Cafferty was born on 18 October 1946 and by the 1980s he had become the controlling crime boss of Edinburgh. His relationship with Rebus ranges from outright hostility to an uneasy partnership. Cafferty habitually mocks Rebus by calling him 'Strawman', a nickname based on a court officer's error in calling Rebus to testify at a trial. The two men are about the same age and are sometimes described as looking like brothers, as they get older. As a result of their relationship, Rebus is often accused of being 'in Cafferty's pocket'.
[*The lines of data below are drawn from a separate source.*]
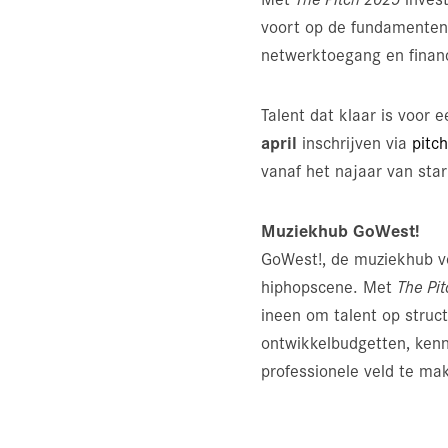
voort op de fundamenten 
netwerktoegang en financ
Talent dat klaar is voor e
april
inschrijven via
pitc
vanaf het najaar van star
Muziekhub GoWest!
GoWest!, de muziekhub vo
hiphopscene. Met
The Pit
ineen om talent op struc
ontwikkelbudgetten, kenni
professionele veld te ma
At the end of The Black Book (1993), Rebus is able to arrest him on ample evidence. Cafferty is sent to HM Prison Barlinnie, whose warden falls under his control. In Mortal Causes (1994), Cafferty's son is murdered; Cafferty, in prison, helps Rebus find the killer, and then breaks out (temporarily) to exact revenge. During Cafferty's incarceration, Rebus keeps returning to Cafferty for assistance, which Cafferty either provides, refuses, or disguises with misdirection, usually dropping an inadvertent clue or two. For example, he assigns the Weasel to help Rebus locate the driver who hit Rebus's daughter in The Hanging Garden (1998). In Set in Darkness (2000), Cafferty engineers a curtailment of his prison term on compassionate grounds (he has faked having cancer), and Rebus is horrified to find him singing Robert Burns in public. Cafferty, however, suggests that he will henceforward be a respectable real-estate tycoon instead of a gangster.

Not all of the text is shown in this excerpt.